If a field has perimeter P, what shape maximizes the area? Justify your reasoning.
Let's suppose the perimeter is 100 meters.
If it was 2 by 48 meters, the area would be would be 196 square meters
If it was 20 by 30 meters, the area would be 600 square meters.
If it was 25 by 25, the area would be 625 square meters.
But, what shapes are those measurements?
If a rectangle has four sides of equal length, what shape is it?
If all shapes have the same perimeter a circle will be the shape that would maximize the area.
To determine the shape that maximizes the area for a given perimeter, we can consider different shapes and compare their corresponding areas.
Let's start by analyzing a rectangle. Let the length of one side be L, and the width be W. The perimeter of a rectangle is calculated using the formula: P = 2L + 2W. Solving for L, we get L = (P - 2W)/2.
The area of a rectangle is given by A = L * W = ((P - 2W)/2) * W = 0.5PW - W^2/2. To maximize the area, we need to find the value of W that maximizes A.
Now, let's consider a square. In a square, all four sides are equal. So, the perimeter of a square is given by P = 4S, where S is the length of each side.
The area of a square is given by A = S^2.

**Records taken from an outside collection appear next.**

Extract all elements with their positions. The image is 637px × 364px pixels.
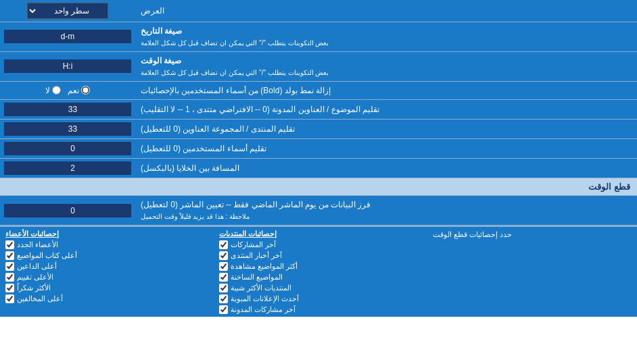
cutoff-input[interactable] xyxy=(4,204,131,217)
time-format-input[interactable] xyxy=(4,59,131,73)
label-cutoff: فرز البيانات من يوم الماشر الماضي فقط --… xyxy=(135,196,637,225)
cb-new-members[interactable] xyxy=(5,240,14,249)
cb-last-posts[interactable] xyxy=(219,240,228,249)
bold-no-label: لا xyxy=(45,86,61,95)
label-forum-trim: تقليم المنتدى / المجموعة العناوين (0 للت… xyxy=(135,120,637,138)
check-item-similar-forums: المنتديات الأكثر شبية xyxy=(219,284,422,292)
display-dropdown-cell: سطر واحد xyxy=(0,0,135,22)
cb-blog-posts[interactable] xyxy=(219,305,228,314)
cb-top-inviters[interactable] xyxy=(5,262,14,271)
check-item-last-posts: آخر المشاركات xyxy=(219,240,422,249)
cutoff-section-header: قطع الوقت xyxy=(0,178,637,196)
check-item-last-news: آخر أخبار المنتدى xyxy=(219,251,422,260)
cb-hot-topics[interactable] xyxy=(219,273,228,282)
bold-yes-label: نعم xyxy=(68,86,90,95)
cb-top-warned[interactable] xyxy=(5,294,14,303)
check-item-hot-topics: المواضيع الساخنة xyxy=(219,273,422,282)
forum-trim-input[interactable] xyxy=(4,122,131,136)
cb-last-news[interactable] xyxy=(219,251,228,260)
label-display: العرض xyxy=(135,0,637,22)
check-item-blog-posts: آخر مشاركات المدونة xyxy=(219,305,422,314)
cb-similar-forums[interactable] xyxy=(219,284,228,292)
check-item-top-warned: أعلى المخالفين xyxy=(5,294,208,303)
cb-most-thanked[interactable] xyxy=(5,284,14,292)
label-bold: إزالة نمط بولد (Bold) من أسماء المستخدمي… xyxy=(135,82,637,100)
member-stats-title: إحصائيات الأعضاء xyxy=(5,230,208,238)
bold-yes-radio[interactable] xyxy=(81,86,90,95)
check-item-top-posters: أعلى كتاب المواضيع xyxy=(5,251,208,260)
cutoff-stats-label: حدد إحصائيات قطع الوقت xyxy=(427,227,637,317)
label-time-format: صيغة الوقت بعض التكوينات يتطلب "/" التي … xyxy=(135,52,637,81)
date-format-cell xyxy=(0,22,135,51)
user-trim-input[interactable] xyxy=(4,142,131,155)
member-stats-col: إحصائيات الأعضاء الأعضاء الجدد أعلى كتاب… xyxy=(0,227,214,317)
display-select[interactable]: سطر واحد xyxy=(27,3,108,19)
topic-trim-cell xyxy=(0,100,135,119)
cb-latest-ads[interactable] xyxy=(219,294,228,303)
check-item-top-rated: الأعلى تقييم xyxy=(5,273,208,282)
check-item-top-inviters: أعلى الداعين xyxy=(5,262,208,271)
time-format-cell xyxy=(0,52,135,81)
label-user-trim: تقليم أسماء المستخدمين (0 للتعطيل) xyxy=(135,139,637,158)
check-item-latest-ads: أحدث الإعلانات المبوبة xyxy=(219,294,422,303)
cb-top-rated[interactable] xyxy=(5,273,14,282)
cutoff-input-cell xyxy=(0,196,135,225)
forum-stats-title: إحصائيات المنتديات xyxy=(219,230,422,238)
bold-radio-cell: نعم لا xyxy=(0,82,135,100)
forum-stats-col: إحصائيات المنتديات آخر المشاركات آخر أخب… xyxy=(214,227,427,317)
check-item-new-members: الأعضاء الجدد xyxy=(5,240,208,249)
check-item-most-thanked: الأكثر شكراً xyxy=(5,284,208,292)
check-item-most-viewed: أكثر المواضيع مشاهدة xyxy=(219,262,422,271)
label-topic-trim: تقليم الموضوع / العناوين المدونة (0 -- ا… xyxy=(135,100,637,119)
label-spacing: المسافة بين الخلايا (بالبكسل) xyxy=(135,159,637,178)
date-format-input[interactable] xyxy=(4,30,131,43)
cb-top-posters[interactable] xyxy=(5,251,14,260)
checkboxes-section: حدد إحصائيات قطع الوقت إحصائيات المنتديا… xyxy=(0,226,637,317)
forum-trim-cell xyxy=(0,120,135,138)
spacing-input[interactable] xyxy=(4,161,131,175)
user-trim-cell xyxy=(0,139,135,158)
spacing-cell xyxy=(0,159,135,178)
bold-no-radio[interactable] xyxy=(52,86,61,95)
label-date-format: صيغة التاريخ بعض التكوينات يتطلب "/" الت… xyxy=(135,22,637,51)
topic-trim-input[interactable] xyxy=(4,103,131,116)
cb-most-viewed[interactable] xyxy=(219,262,228,271)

We can compare the areas of the rectangle and the square by relating their respective perimeters:
2L + 2W = 4S (Equation 1)
From Equation 1, we can solve for W in terms of S:
L + W = 2S (Equation 2)
L = 2S - W
Substituting the value of L into the area equation for the rectangle, we get:
A = 0.5PW - W^2/2 = 0.5(2S - W)W - W^2/2 = SW - 0.5W^2
To find the shape that maximizes the area, let's differentiate A with respect to W and set it equal to zero, seeking the critical points:
dA/dW = S - W = 0
Solving for W, we find W = S.
This means that in order for the area A to be maximized, the width of the rectangle (W) must be equal to the side length of the square (S).
Therefore, the shape that maximizes the area for a given perimeter is a square. This conclusion can be supported mathematically by demonstrating that any other shape with the same perimeter will have a smaller area.